Step 2: Adjust For Opening And Closing Unbilled Revenue

Opening and closing 2001 unbilled revenue adjustments were allocated to distribution and Cost of Power revenues through the application of the cost allocation model from the original RUD spreadsheet, with adjustments to reflect subsequent distribution and wholesale Cost of Power increases, as applicable. As unbundled distribution and Cost of Power charges were in effect during 2002, no reallocation to revenue and unbilled revenue adjustments were required.

Step 3: Allocate Cost of Power To TOU Customers

Wholesale Cost of Power expenses were adjusted to reflect power purchases made on behalf of Time-Of-Use customers. The costs attributable to these purchases were determined using each customer’s monthly on-peak and off-peak consumption, and their contribution to the utility’s monthly system peak demand, all adjusted for estimated loss factors. Approved OPG rates were applied to these charge determinants.

A TOU variance was then established as the differential between this calculated TOU COP expense and the TOU COP Revenues billed.

The non-TOU COP expense was calculated as the differential between total COP expense and the calculated TOU COP expense.

Non-TOU Variance was then established as the differential between the Non-TOU COP expense and the Non-TOU COP revenue billings (calculated on an accrual basis).

At the time of calculation, Veridian considered that as the TOU variance could be calculated with a high degree of accuracy, it was equitable that it be separated from the non-TOU variance and disposition of each of the variances be allocated to the identifiable customer groups.

f) The costs in Account 1525 relate solely to the costs associated with the issuance of rebate cheques and Hydro One’s environmental costs not other costsand rebate cheques were issued on or before December 31st, 2002.

g) The amount claimed is a credit balance of $930,203 which includes Hydro One’s regulatory asset charges to embedded distributors up to April 30th, 2006. The amount claimed in our January 2004 Phase 1 filing of $1,240,410 was subsequently identified as erroneous. Updated quarterly RRR filings were provided for 2002, 2003, and 2004 in February 2005. The amount claimed on our January 2005 filing was $1,276,433 based on our December 31st, 2003 balances which included Hydro One charges to December 31st, 2003. Total regulatory assets decreased in 2004 by $2,730,437 as credit balances accumulated in RSVA accounts. In particular Transmission CN charges were over recovered by $4.0 million.

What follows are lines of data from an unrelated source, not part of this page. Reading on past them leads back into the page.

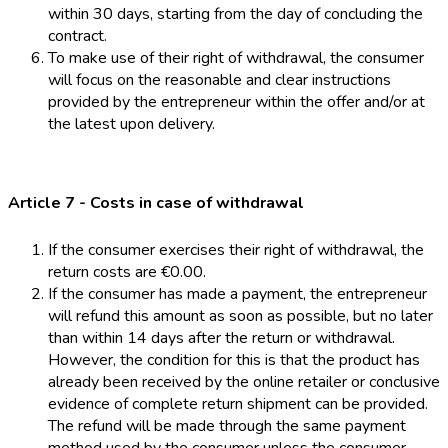
within 30 days, starting from the day of concluding the
contract.
To make use of their right of withdrawal, the consumer
will focus on the reasonable and clear instructions
provided by the entrepreneur within the offer and/or at
the latest upon delivery.
Article 7 - Costs in case of withdrawal
If the consumer exercises their right of withdrawal, the
return costs are €0.00.
If the consumer has made a payment, the entrepreneur
will refund this amount as soon as possible, but no later
than within 14 days after the return or withdrawal.
However, the condition for this is that the product has
already been received by the online retailer or conclusive
evidence of complete return shipment can be provided.
The refund will be made through the same payment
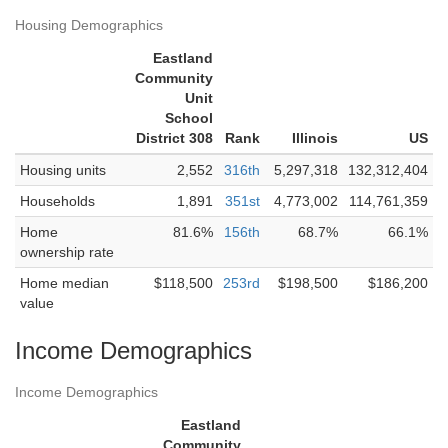
Housing Demographics
Eastland
Community
Unit
School
District 308
Rank
Illinois
US
Housing units
2,552
316th
5,297,318
132,312,404
Households
1,891
351st
4,773,002
114,761,359
Home
81.6%
156th
68.7%
66.1%
ownership rate
Home median
$118,500
253rd
$198,500
$186,200
value
Income Demographics
Income Demographics
Eastland
Community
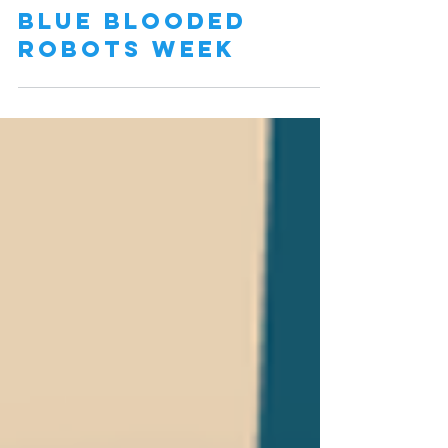
Blue Blooded
Robots Week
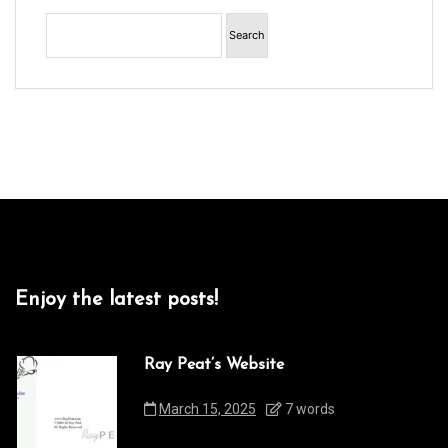
Enjoy the latest posts!
Ray Peat’s Website
March 15, 2025
7 words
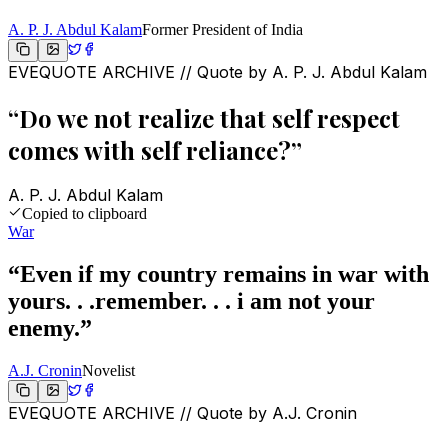
A. P. J. Abdul Kalam
Former President of India
EVEQUOTE ARCHIVE // Quote by
A. P. J. Abdul Kalam
“
Do we not realize that self respect
comes with self reliance?
”
A. P. J. Abdul Kalam
Copied to clipboard
War
“
Even if my country remains in war with
yours. . .remember. . . i am not your
enemy.
”
A.J. Cronin
Novelist
EVEQUOTE ARCHIVE // Quote by
A.J. Cronin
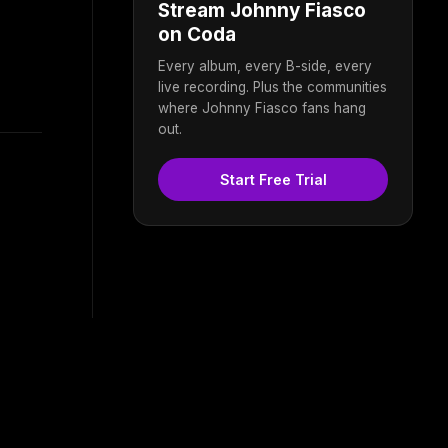
Stream Johnny Fiasco
on Coda
Every album, every B-side, every
live recording. Plus the communities
where Johnny Fiasco fans hang
out.
Start Free Trial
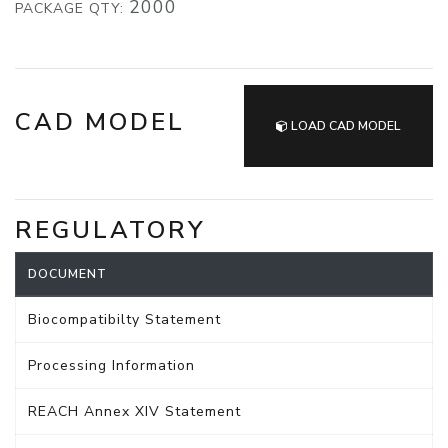
2000
PACKAGE QTY:
CAD MODEL
LOAD CAD MODEL
REGULATORY
DOCUMENT
Biocompatibilty Statement
Processing Information
REACH Annex XIV Statement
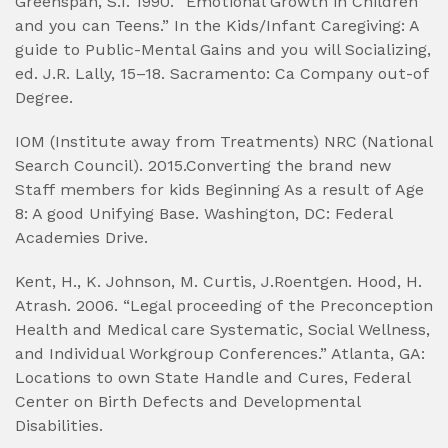
Greenspan, S.I. 1990. “Emotional Growth in Children
and you can Teens.” In the Kids/Infant Caregiving: A
guide to Public-Mental Gains and you will Socializing,
ed. J.R. Lally, 15–18. Sacramento: Ca Company out-of
Degree.
IOM (Institute away from Treatments) NRC (National
Search Council). 2015.Converting the brand new
Staff members for kids Beginning As a result of Age
8: A good Unifying Base. Washington, DC: Federal
Academies Drive.
Kent, H., K. Johnson, M. Curtis, J.Roentgen. Hood, H.
Atrash. 2006. “Legal proceeding of the Preconception
Health and Medical care Systematic, Social Wellness,
and Individual Workgroup Conferences.” Atlanta, GA:
Locations to own State Handle and Cures, Federal
Center on Birth Defects and Developmental
Disabilities.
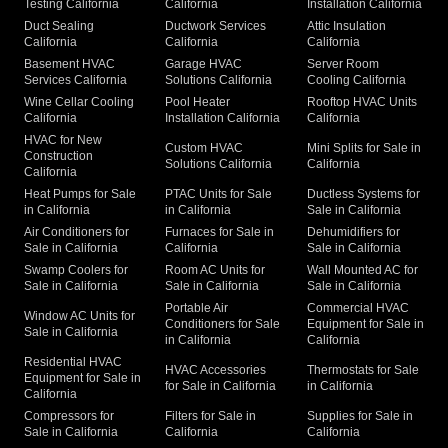
Testing California
California
Installation California
Duct Sealing
Ductwork Services
Attic Insulation
California
California
California
Basement HVAC
Garage HVAC
Server Room
Services California
Solutions California
Cooling California
Wine Cellar Cooling
Pool Heater
Rooftop HVAC Units
California
Installation California
California
HVAC for New
Custom HVAC
Mini Splits for Sale in
Construction
Solutions California
California
California
Heat Pumps for Sale
PTAC Units for Sale
Ductless Systems for
in California
in California
Sale in California
Air Conditioners for
Furnaces for Sale in
Dehumidifiers for
Sale in California
California
Sale in California
Swamp Coolers for
Room AC Units for
Wall Mounted AC for
Sale in California
Sale in California
Sale in California
Portable Air
Commercial HVAC
Window AC Units for
Conditioners for Sale
Equipment for Sale in
Sale in California
in California
California
Residential HVAC
HVAC Accessories
Thermostats for Sale
Equipment for Sale in
for Sale in California
in California
California
Compressors for
Filters for Sale in
Supplies for Sale in
Sale in California
California
California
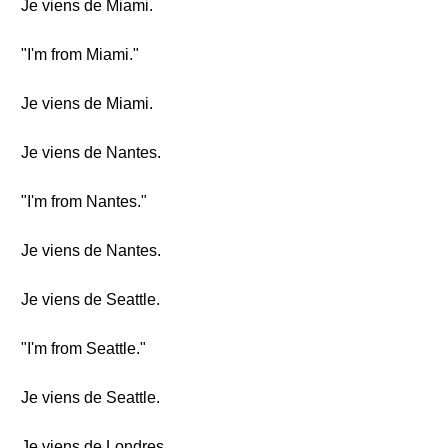
Je viens de Miami.
"I'm from Miami."
Je viens de Miami.
Je viens de Nantes.
"I'm from Nantes."
Je viens de Nantes.
Je viens de Seattle.
"I'm from Seattle."
Je viens de Seattle.
Je viens de Londres.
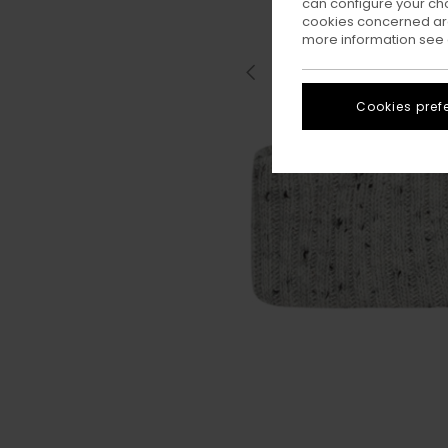
can configure your ch
cookies concerned are
more information see
Cookies pref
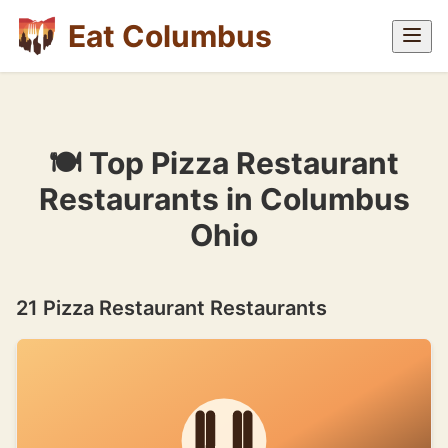
Eat Columbus
🍽 Top Pizza Restaurant
Restaurants in Columbus
Ohio
21 Pizza Restaurant Restaurants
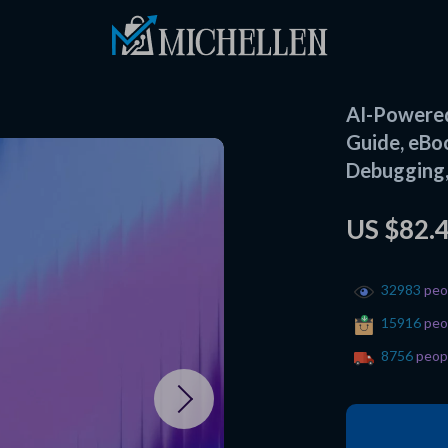
AI-Powered
Guide, eBo
Debugging,
US $82.
32983
peop
15916
peop
8756
peopl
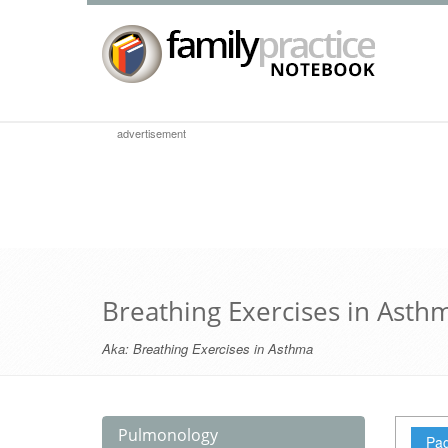
advertisement
Breathing Exercises in Asth
Aka:
Breathing Exercises in Asthma
Pulmonology
Pag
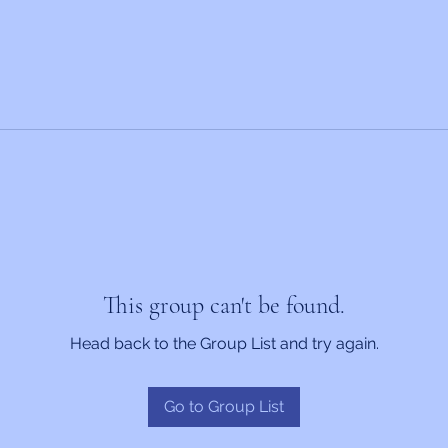
This group can't be found.
Head back to the Group List and try again.
Go to Group List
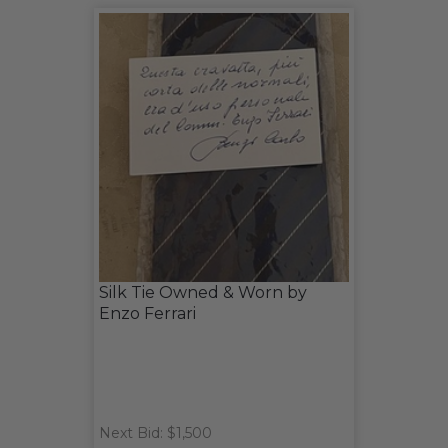
Silk Tie Owned & Worn by
Enzo Ferrari
Next Bid: $1,500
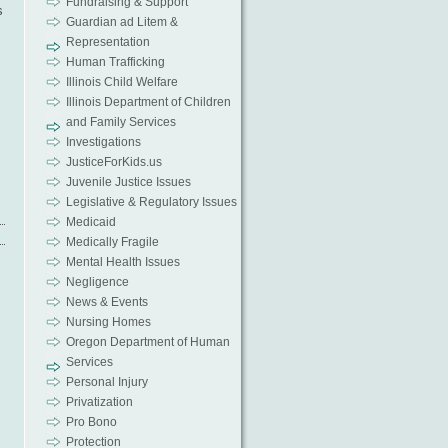
Fundraising & Support
s
Guardian ad Litem &
Representation
Human Trafficking
Illinois Child Welfare
Illinois Department of Children
and Family Services
Investigations
JusticeForKids.us
Juvenile Justice Issues
Legislative & Regulatory Issues
Medicaid
Medically Fragile
Mental Health Issues
Negligence
News & Events
Nursing Homes
Oregon Department of Human
Services
Personal Injury
Privatization
Pro Bono
Protection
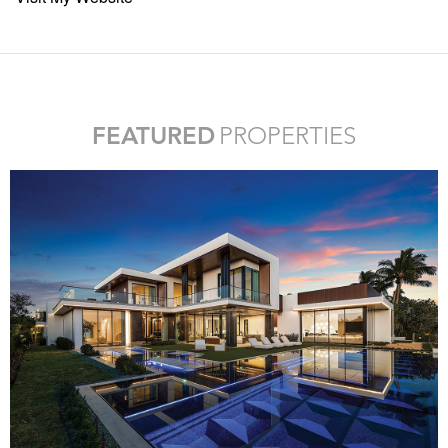
FEATURED
PROPERTIES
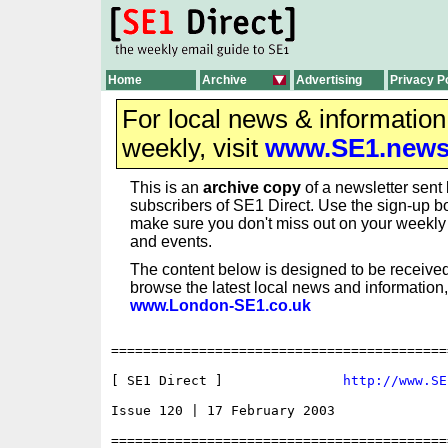
Home
Archive
Advertising
Privacy P
For local news & informatio
weekly, visit
www.SE1.new
This is an
archive copy
of a newsletter sent 
subscribers of SE1 Direct. Use the sign-up bo
make sure you don't miss out on your weekl
and events.
The content below is designed to be received
browse the latest local news and information,
www.London-SE1.co.uk
==========================================
[ SE1 Direct ]               
http://www.SE
Issue 120 | 17 February 2003

==========================================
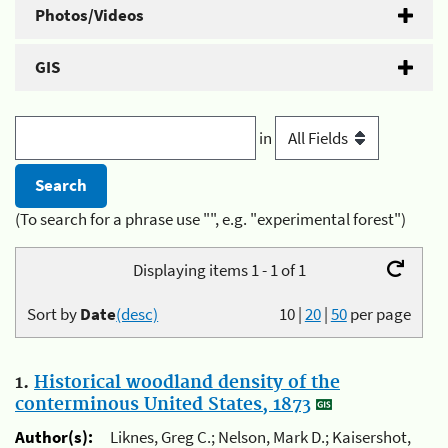
Photos/Videos
GIS
in
(To search for a phrase use "", e.g. "experimental forest")
Displaying items 1 - 1 of 1
Sort by
Date
(desc)
10
|
20
|
50
per page
1.
Historical woodland density of the
conterminous United States, 1873
Author(s):
Liknes, Greg C.; Nelson, Mark D.; Kaisershot,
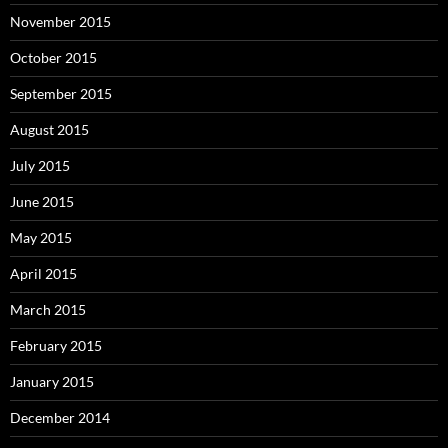
November 2015
October 2015
September 2015
August 2015
July 2015
June 2015
May 2015
April 2015
March 2015
February 2015
January 2015
December 2014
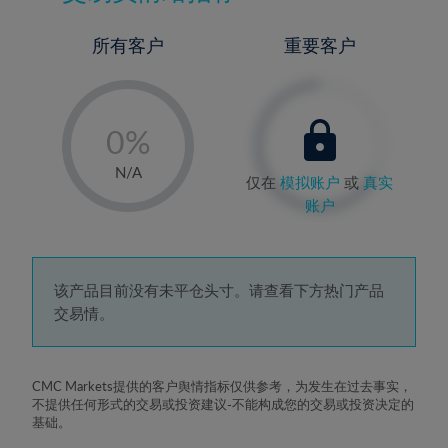
所有客户
重要客户
-
0%
1%
N/A
仅在
模拟账户
或
真实
2%
账户
3%
4%
5%
该产品目前没有未平仓头寸。请查看下方热门产品
交易情。
6%
7%
8%
CMC Markets提供的客户舆情指标仅供参考，为发生在过去事实，
不提供任何形式的交易或投资建议-不能构成您的交易或投资决定的
9%
基础。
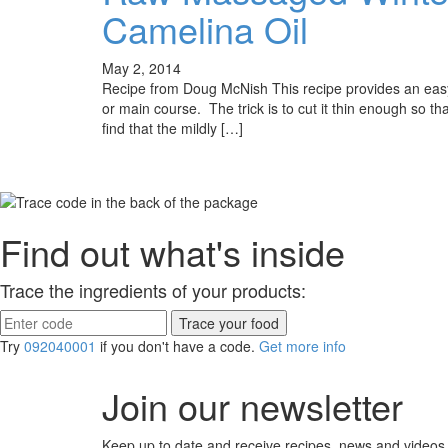
Camelina Oil
May 2, 2014
Recipe from Doug McNish This recipe provides an easy 
or main course. The trick is to cut it thin enough so th
find that the mildly […]
Find out what's inside
Trace the ingredients of your products:
Try
092040001
if you don't have a code.
Get more info
Join our newsletter
Keep up to date and receive recipes, news and videos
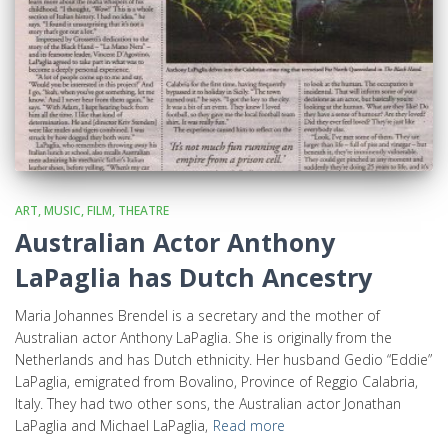
ART, MUSIC, FILM, THEATRE
Australian Actor Anthony
LaPaglia has Dutch Ancestry
Maria Johannes Brendel is a secretary and the mother of
Australian actor Anthony LaPaglia. She is originally from the
Netherlands and has Dutch ethnicity. Her husband Gedio “Eddie”
LaPaglia, emigrated from Bovalino, Province of Reggio Calabria,
Italy. They had two other sons, the Australian actor Jonathan
LaPaglia and Michael LaPaglia,
Read more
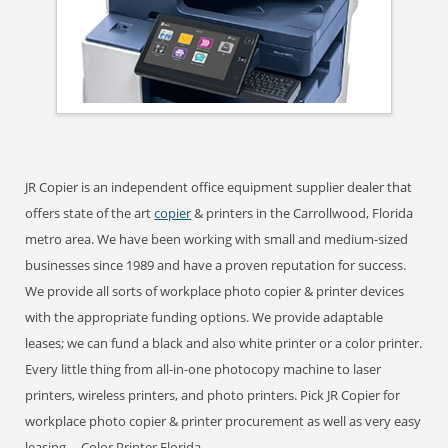
JR Copier is an independent office equipment supplier dealer that
offers state of the art
copier
& printers in the Carrollwood, Florida
metro area. We have been working with small and medium-sized
businesses since 1989 and have a proven reputation for success.
We provide all sorts of workplace photo copier & printer devices
with the appropriate funding options. We provide adaptable
leases; we can fund a black and also white printer or a color printer.
Every little thing from all-in-one photocopy machine to laser
printers, wireless printers, and photo printers. Pick JR Copier for
workplace photo copier & printer procurement as well as very easy
leasing ... Color Printer Florida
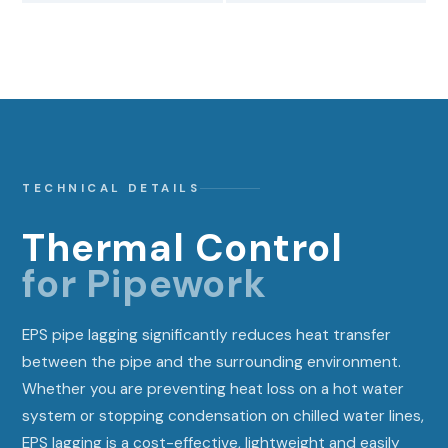
TECHNICAL DETAILS
Thermal Control
for Pipework
EPS pipe lagging significantly reduces heat transfer
between the pipe and the surrounding environment.
Whether you are preventing heat loss on a hot water
system or stopping condensation on chilled water lines,
EPS lagging is a cost-effective, lightweight and easily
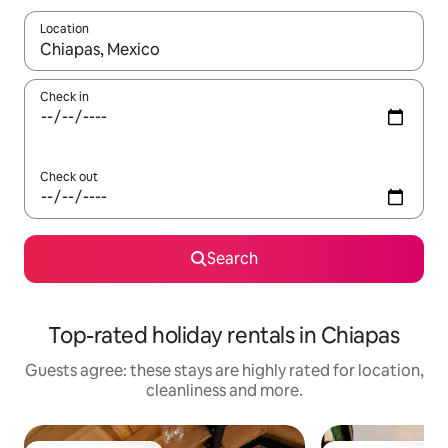
Location
When results are available, navigate with the up and down arro
Check in
Check out
Search
Top-rated holiday rentals in Chiapas
Guests agree: these stays are highly rated for location,
cleanliness and more.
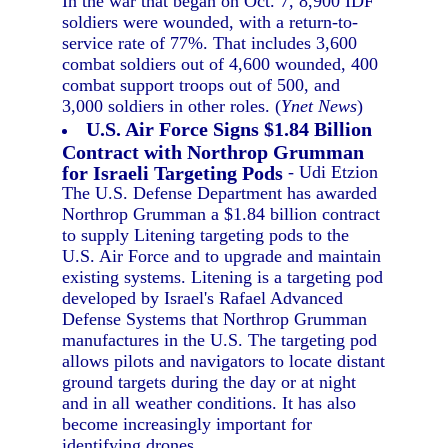
In the war that began on Oct. 7, 8,900 IDF
soldiers were wounded, with a return-to-
service rate of 77%. That includes 3,600
combat soldiers out of 4,600 wounded, 400
combat support troops out of 500, and
3,000 soldiers in other roles. (
Ynet News
)
U.S. Air Force Signs $1.84 Billion
Contract with Northrop Grumman
for Israeli Targeting Pods
- Udi Etzion
The U.S. Defense Department has awarded
Northrop Grumman a $1.84 billion contract
to supply Litening targeting pods to the
U.S. Air Force and to upgrade and maintain
existing systems. Litening is a targeting pod
developed by Israel's Rafael Advanced
Defense Systems that Northrop Grumman
manufactures in the U.S. The targeting pod
allows pilots and navigators to locate distant
ground targets during the day or at night
and in all weather conditions. It has also
become increasingly important for
identifying drones.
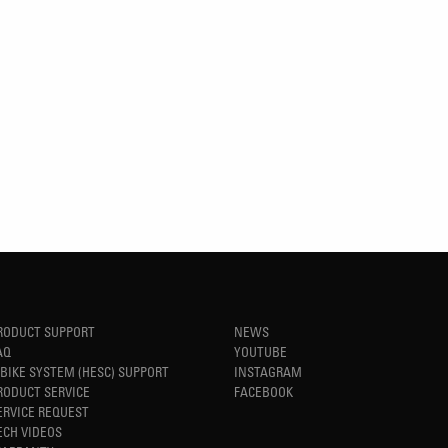
RODUCT SUPPORT
NEWS
AQ
YOUTUBE
-BIKE SYSTEM (HESC) SUPPORT
INSTAGRAM
RODUCT SERVICE
FACEBOOK
ERVICE REQUEST
ECH VIDEOS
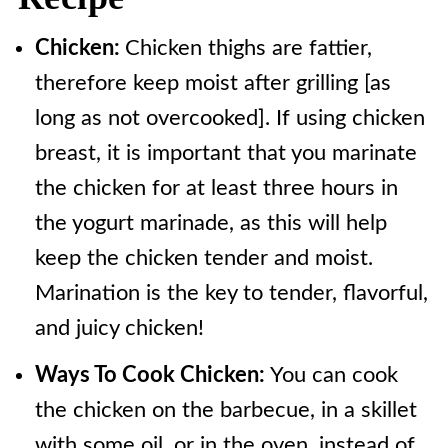
Chicken:
Chicken thighs are fattier,
therefore keep moist after grilling [as
long as not overcooked]. If using chicken
breast, it is important that you marinate
the chicken for at least three hours in
the yogurt marinade, as this will help
keep the chicken tender and moist.
Marination is the key to tender, flavorful,
and juicy chicken!
Ways To Cook Chicken:
You can cook
the chicken on the barbecue, in a skillet
with some oil, or in the oven, instead of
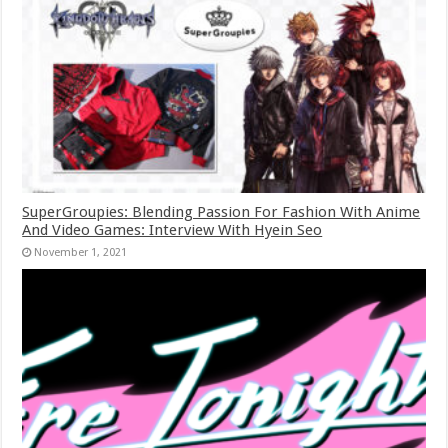
SuperGroupies: Blending Passion For Fashion With Anime
And Video Games: Interview With Hyein Seo
November 1, 2021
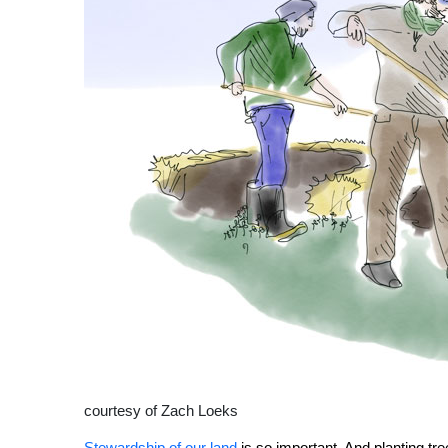
courtesy of Zach Loeks
Stewardship of our land
is so important. And planting tr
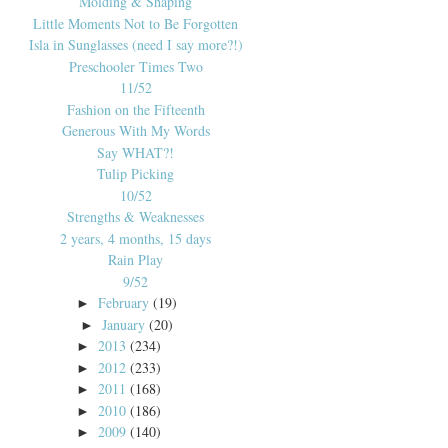
Molding & Shaping
Little Moments Not to Be Forgotten
Isla in Sunglasses (need I say more?!)
Preschooler Times Two
11/52
Fashion on the Fifteenth
Generous With My Words
Say WHAT?!
Tulip Picking
10/52
Strengths & Weaknesses
2 years, 4 months, 15 days
Rain Play
9/52
February
(19)
►
January
(20)
►
2013
(234)
►
2012
(233)
►
2011
(168)
►
2010
(186)
►
2009
(140)
►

h) Customer education costs in Account 1570 are nil.

i) Transition costs claimed do not include any settlement services and do not include Electronic Business Transaction costs incurred after December 31st, 2002, as per the Board’s Decision (7.0.56 and 7.0.57 of the Decision).

j) All cost categories in the transition cost account 1570 meet the materiality criterion as outlined in the transition costs filing guidelines issued January 15th, 2003.

k) All regulatory assets claimed are allocated to the rate classes based on the findings in the Board’s Decision.

l) Transition cost amounts were reviewed by external auditors as part of Veridian Connections Inc. annual financial audits. Additionally, a separate internal review was conducted in accordance with the Board Decision.